> [Exercise instructions]
Pick each line containing "will" out of the records.

> [Source material]
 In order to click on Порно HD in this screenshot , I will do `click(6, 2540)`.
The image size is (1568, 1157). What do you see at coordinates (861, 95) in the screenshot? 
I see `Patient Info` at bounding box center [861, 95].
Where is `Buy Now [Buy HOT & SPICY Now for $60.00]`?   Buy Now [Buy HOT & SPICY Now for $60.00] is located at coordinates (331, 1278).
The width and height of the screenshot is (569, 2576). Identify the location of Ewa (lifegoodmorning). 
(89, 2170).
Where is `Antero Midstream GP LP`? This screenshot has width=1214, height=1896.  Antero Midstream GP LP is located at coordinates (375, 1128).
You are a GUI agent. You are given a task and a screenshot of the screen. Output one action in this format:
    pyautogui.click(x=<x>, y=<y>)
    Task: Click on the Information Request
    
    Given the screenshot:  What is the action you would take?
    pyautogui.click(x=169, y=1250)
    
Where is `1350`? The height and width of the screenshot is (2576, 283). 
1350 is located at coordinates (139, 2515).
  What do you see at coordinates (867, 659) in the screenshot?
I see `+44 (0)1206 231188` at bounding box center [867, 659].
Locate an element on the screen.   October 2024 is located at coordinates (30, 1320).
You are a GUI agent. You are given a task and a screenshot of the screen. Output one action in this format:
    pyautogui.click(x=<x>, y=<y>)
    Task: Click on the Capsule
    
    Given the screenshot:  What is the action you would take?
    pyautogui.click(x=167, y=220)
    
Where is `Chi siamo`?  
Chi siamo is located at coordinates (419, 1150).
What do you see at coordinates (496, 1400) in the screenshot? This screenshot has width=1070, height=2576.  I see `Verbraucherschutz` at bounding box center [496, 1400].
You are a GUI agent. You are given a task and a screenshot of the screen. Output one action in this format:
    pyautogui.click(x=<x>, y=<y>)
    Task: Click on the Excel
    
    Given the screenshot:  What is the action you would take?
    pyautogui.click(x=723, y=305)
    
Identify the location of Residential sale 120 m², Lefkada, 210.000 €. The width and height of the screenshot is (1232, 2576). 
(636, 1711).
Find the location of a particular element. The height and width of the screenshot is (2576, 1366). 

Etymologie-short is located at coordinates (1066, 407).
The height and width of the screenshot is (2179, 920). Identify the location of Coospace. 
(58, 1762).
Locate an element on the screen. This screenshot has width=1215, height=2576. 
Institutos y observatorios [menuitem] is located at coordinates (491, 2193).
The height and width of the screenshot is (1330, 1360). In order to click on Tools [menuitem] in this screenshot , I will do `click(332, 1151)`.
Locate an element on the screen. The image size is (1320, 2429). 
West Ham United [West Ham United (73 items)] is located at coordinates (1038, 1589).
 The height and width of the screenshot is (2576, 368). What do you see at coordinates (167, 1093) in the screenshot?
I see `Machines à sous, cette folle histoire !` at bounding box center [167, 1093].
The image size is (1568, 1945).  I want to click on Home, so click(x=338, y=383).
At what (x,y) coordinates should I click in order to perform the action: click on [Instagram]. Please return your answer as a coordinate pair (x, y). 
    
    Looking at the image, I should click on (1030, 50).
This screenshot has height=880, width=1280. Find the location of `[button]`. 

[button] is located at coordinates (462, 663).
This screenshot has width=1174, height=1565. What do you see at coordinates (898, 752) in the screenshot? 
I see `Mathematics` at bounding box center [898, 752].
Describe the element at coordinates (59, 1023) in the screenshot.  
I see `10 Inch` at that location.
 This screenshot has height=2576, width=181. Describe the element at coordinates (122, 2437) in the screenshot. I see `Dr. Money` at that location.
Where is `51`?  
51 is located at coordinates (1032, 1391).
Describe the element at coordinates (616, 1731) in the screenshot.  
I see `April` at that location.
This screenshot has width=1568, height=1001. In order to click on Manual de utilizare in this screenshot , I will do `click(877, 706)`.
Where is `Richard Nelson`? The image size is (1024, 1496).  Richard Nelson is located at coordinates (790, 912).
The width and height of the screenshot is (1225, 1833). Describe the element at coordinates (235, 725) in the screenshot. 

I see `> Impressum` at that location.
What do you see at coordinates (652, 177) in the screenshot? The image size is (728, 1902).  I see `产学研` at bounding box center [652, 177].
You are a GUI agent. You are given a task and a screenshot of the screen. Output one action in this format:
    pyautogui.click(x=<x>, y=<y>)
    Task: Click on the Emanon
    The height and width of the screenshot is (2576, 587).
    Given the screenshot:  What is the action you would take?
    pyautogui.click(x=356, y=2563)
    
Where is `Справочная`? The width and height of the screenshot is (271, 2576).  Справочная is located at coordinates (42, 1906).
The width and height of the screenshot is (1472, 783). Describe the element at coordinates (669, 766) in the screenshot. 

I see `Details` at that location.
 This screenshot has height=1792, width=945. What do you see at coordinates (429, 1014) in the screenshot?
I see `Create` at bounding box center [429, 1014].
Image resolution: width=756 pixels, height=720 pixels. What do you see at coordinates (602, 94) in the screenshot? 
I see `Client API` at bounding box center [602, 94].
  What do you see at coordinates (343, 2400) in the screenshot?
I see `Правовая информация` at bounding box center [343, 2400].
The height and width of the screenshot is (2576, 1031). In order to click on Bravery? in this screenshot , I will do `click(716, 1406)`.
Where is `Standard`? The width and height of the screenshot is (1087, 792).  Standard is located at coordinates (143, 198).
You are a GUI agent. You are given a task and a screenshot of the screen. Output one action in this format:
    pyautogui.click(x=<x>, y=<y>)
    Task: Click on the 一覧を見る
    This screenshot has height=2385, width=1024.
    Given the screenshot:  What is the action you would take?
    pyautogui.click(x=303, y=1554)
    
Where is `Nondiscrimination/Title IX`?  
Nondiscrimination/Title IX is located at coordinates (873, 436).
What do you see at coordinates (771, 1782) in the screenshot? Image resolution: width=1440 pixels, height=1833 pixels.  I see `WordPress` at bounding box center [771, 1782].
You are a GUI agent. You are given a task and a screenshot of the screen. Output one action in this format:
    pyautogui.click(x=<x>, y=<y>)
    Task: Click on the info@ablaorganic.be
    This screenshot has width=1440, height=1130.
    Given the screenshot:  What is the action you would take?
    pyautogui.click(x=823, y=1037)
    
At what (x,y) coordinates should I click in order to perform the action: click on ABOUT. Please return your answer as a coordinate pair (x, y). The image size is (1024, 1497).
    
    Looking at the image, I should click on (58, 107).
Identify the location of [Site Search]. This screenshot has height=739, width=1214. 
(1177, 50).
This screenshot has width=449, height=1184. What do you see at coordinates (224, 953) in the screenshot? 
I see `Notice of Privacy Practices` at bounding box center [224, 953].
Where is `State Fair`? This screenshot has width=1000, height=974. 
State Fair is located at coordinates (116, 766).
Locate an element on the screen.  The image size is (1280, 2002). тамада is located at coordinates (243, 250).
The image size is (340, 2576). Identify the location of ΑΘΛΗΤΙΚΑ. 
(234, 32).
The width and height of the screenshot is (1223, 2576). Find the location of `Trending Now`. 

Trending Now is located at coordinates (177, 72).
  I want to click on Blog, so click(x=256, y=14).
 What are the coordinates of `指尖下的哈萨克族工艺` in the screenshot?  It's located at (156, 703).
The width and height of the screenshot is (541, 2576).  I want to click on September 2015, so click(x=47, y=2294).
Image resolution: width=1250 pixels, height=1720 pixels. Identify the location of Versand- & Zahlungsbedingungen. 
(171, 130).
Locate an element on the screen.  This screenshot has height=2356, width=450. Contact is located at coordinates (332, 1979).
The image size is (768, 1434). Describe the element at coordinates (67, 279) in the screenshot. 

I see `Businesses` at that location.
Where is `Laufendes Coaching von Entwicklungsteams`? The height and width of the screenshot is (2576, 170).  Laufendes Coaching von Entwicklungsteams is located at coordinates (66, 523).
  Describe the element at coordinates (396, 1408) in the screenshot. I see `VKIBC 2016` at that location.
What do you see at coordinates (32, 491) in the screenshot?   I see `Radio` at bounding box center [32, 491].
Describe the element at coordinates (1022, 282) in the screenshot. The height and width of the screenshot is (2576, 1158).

> [Solution to the problem]
 In order to click on Порно HD in this screenshot , I will do `click(6, 2540)`.
The height and width of the screenshot is (1330, 1360). In order to click on Tools [menuitem] in this screenshot , I will do `click(332, 1151)`.
This screenshot has width=1568, height=1001. In order to click on Manual de utilizare in this screenshot , I will do `click(877, 706)`.
The height and width of the screenshot is (2576, 1031). In order to click on Bravery? in this screenshot , I will do `click(716, 1406)`.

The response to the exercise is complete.